On n’avait jamais douté de moi ; on avait bien dit, toujours, que je deviendrais quelque chose ; on était heureux d’avoir fait à ma pauvre mère une prédiction qui s’était réalisée.

C’étaient, sauf madame Darcourt, notez bien ceci, celles qui avaient prédit à ma mère la paresse éternelle de son bien-aimé fils.

Nais le sort est aussi un roi, le plus inexorable, le plus puissant de tous ; il n’est donc pas étonnant que le destin ait ses courtisans.

De la journée, nous ne pûmes nous trouver seuls.

Je profitai de cet encombrement à la maison pour faire quelques petits adieux particuliers à ma bonne Louise, qui m’eût consolé du mariage d’Adèle, si j’avais pu être consolé, et que j’eusse bien certainement tout à fait consolée du départ de Chollet, si je ne fusse point parti moi-même.

Le soir, nous nous trouvâmes, enfin, un peu seuls, ma mère et moi. Ce fut alors que nous causâmes de nos petites affaires. Je voulais que ma mère vendît tout ce qui nous était inutile, et vint tout de suite s’installer avec moi à Paris.

Vingt ans de malheurs avaient mis du doute dans le cœur de ma mère.

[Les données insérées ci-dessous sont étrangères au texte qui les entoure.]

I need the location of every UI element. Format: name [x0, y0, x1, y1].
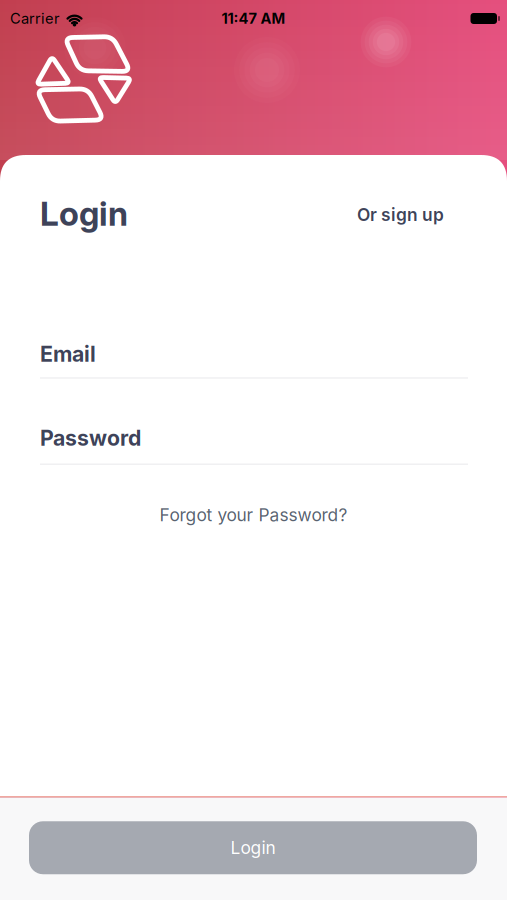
- staticText: Email: [40, 341, 96, 366]
- staticText: 11:47 AM: [222, 10, 286, 27]
- staticText: Carrier: [10, 10, 60, 27]
- staticText: Password: [40, 426, 141, 451]
- button[interactable]: Login: [29, 821, 477, 874]
- button[interactable]: Forgot your Password?: [160, 505, 348, 525]
- staticText: Or sign up: [357, 204, 444, 225]
- staticText: Forgot your Password?: [160, 505, 348, 525]
- button[interactable]: Or sign up: [357, 204, 444, 225]
- staticText: Login: [40, 194, 128, 233]
- staticText: Login: [230, 838, 276, 858]
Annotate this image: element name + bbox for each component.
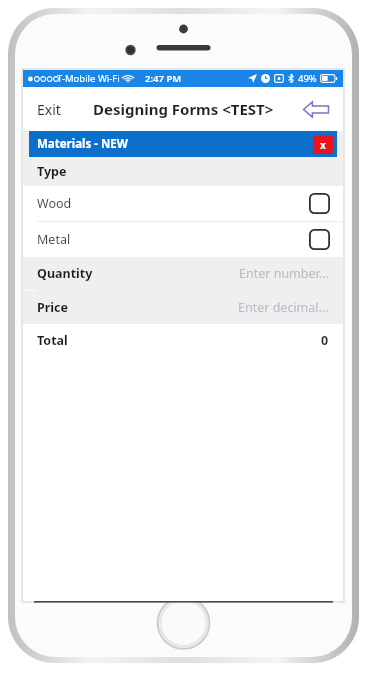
button[interactable]: Exit bbox=[29, 94, 69, 125]
staticText: Total bbox=[37, 332, 68, 349]
staticText: T-Mobile Wi-Fi bbox=[57, 72, 120, 85]
staticText: Designing Forms <TEST> bbox=[93, 99, 274, 119]
staticText: Price bbox=[37, 299, 69, 316]
staticText: Exit bbox=[37, 100, 61, 119]
button[interactable]: Wood bbox=[23, 186, 343, 221]
button[interactable]: Back bbox=[299, 92, 333, 126]
button[interactable]: Close bbox=[313, 135, 333, 154]
staticText: x bbox=[320, 138, 326, 152]
staticText: Enter number... bbox=[239, 265, 329, 282]
button[interactable]: Total bbox=[23, 324, 343, 357]
staticText: 2:47 PM bbox=[145, 72, 182, 85]
staticText: Quantity bbox=[37, 265, 93, 282]
staticText: Metal bbox=[37, 231, 71, 248]
staticText: Type bbox=[37, 163, 67, 180]
button[interactable]: Quantity bbox=[23, 257, 343, 290]
staticText: Materials - NEW bbox=[37, 136, 128, 152]
staticText: 49% bbox=[298, 72, 317, 85]
staticText: Wood bbox=[37, 195, 72, 212]
button[interactable]: Metal bbox=[23, 222, 343, 257]
staticText: Enter decimal... bbox=[238, 299, 329, 316]
button[interactable]: Price bbox=[23, 291, 343, 324]
staticText: 0 bbox=[321, 332, 329, 349]
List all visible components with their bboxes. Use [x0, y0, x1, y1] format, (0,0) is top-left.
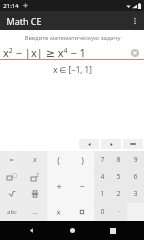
- button[interactable]: Back: [22, 221, 41, 240]
- button[interactable]: Backspace: [123, 139, 143, 149]
- staticText: 0: [100, 207, 105, 217]
- button[interactable]: abc: [0, 203, 23, 221]
- staticText: 7: [100, 155, 105, 165]
- staticText: x ∈ [−1, 1]: [53, 64, 92, 75]
- staticText: 21:14: [3, 2, 19, 10]
- button[interactable]: 9: [127, 151, 144, 168]
- button[interactable]: x: [23, 151, 47, 168]
- staticText: ×: [56, 207, 61, 218]
- staticText: 9: [133, 155, 138, 165]
- button[interactable]: 8: [110, 151, 127, 168]
- staticText: 6: [133, 172, 138, 182]
- staticText: −: [79, 180, 85, 192]
- staticText: Math CE: [6, 15, 42, 27]
- button[interactable]: Move right: [101, 139, 121, 149]
- button[interactable]: 1: [94, 185, 110, 203]
- staticText: ): [81, 154, 84, 166]
- button[interactable]: 7: [94, 151, 110, 168]
- other: Divide: [79, 209, 85, 215]
- button[interactable]: ·: [110, 203, 127, 221]
- button[interactable]: ×: [47, 203, 70, 221]
- staticText: □: [12, 172, 17, 178]
- staticText: (: [57, 154, 60, 166]
- staticText: 2: [36, 172, 39, 179]
- button[interactable]: Divide: [70, 203, 94, 221]
- staticText: 3: [133, 189, 138, 199]
- button[interactable]: Move left: [79, 139, 99, 149]
- button[interactable]: 5: [110, 168, 127, 185]
- staticText: ·: [118, 207, 120, 217]
- button[interactable]: ): [70, 151, 94, 168]
- staticText: Введите математическую задачу: [24, 34, 121, 42]
- button[interactable]: ...: [23, 203, 47, 221]
- button[interactable]: +: [47, 168, 70, 203]
- button[interactable]: 2: [110, 185, 127, 203]
- button[interactable]: [0, 185, 23, 203]
- button[interactable]: 2: [23, 168, 47, 185]
- button[interactable]: Recents: [103, 221, 122, 240]
- button[interactable]: 0: [94, 203, 110, 221]
- button[interactable]: □: [0, 168, 23, 185]
- button[interactable]: −: [70, 168, 94, 203]
- button[interactable]: Clear: [129, 47, 140, 58]
- button[interactable]: 6: [127, 168, 144, 185]
- button[interactable]: (: [47, 151, 70, 168]
- staticText: 8: [116, 155, 121, 165]
- staticText: x: [33, 155, 37, 165]
- staticText: abc: [7, 208, 17, 216]
- staticText: +: [56, 180, 62, 192]
- button[interactable]: =: [0, 151, 23, 168]
- staticText: 4: [100, 172, 105, 182]
- staticText: ...: [32, 207, 38, 217]
- staticText: x2 − |x| ≥ x4 − 1: [3, 45, 86, 59]
- staticText: =: [9, 155, 14, 165]
- button[interactable]: 4: [94, 168, 110, 185]
- button[interactable]: More options: [126, 11, 144, 30]
- staticText: 5: [116, 172, 121, 182]
- staticText: 1: [100, 189, 105, 199]
- button[interactable]: [23, 185, 47, 203]
- staticText: 2: [116, 189, 121, 199]
- button[interactable]: 3: [127, 185, 144, 203]
- button[interactable]: Home: [63, 221, 82, 240]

À son avis, c’était par trop se hâter que d’agir ainsi. Puis ces douze cents francs que je croyais une fortune étaient une bien petite somme pour vivre à Paris. D’ailleurs, je ne les tenais pas encore. Le surnumérariat n’est qu’un temps d’essai ; si, au bout d’un mois, de deux mois, on allait reconnaître que je ne convenais pas à la place ; et si M. Oudard, mon chef de bureau, me faisant asseoir comme Auguste avait fait à Cinna, comme M. Lefèvre avait fait à moi, me demandait, comme M. Lefèvre me l’avait demandé : « Monsieur, avez-vous quelque idée de la mécanique ? » nous étions perdus ; car ma mère n’avait plus même la ressource de son bureau de tabac, qu’elle aurait quitté, et qu’elle ne pouvait pas vendre à condition.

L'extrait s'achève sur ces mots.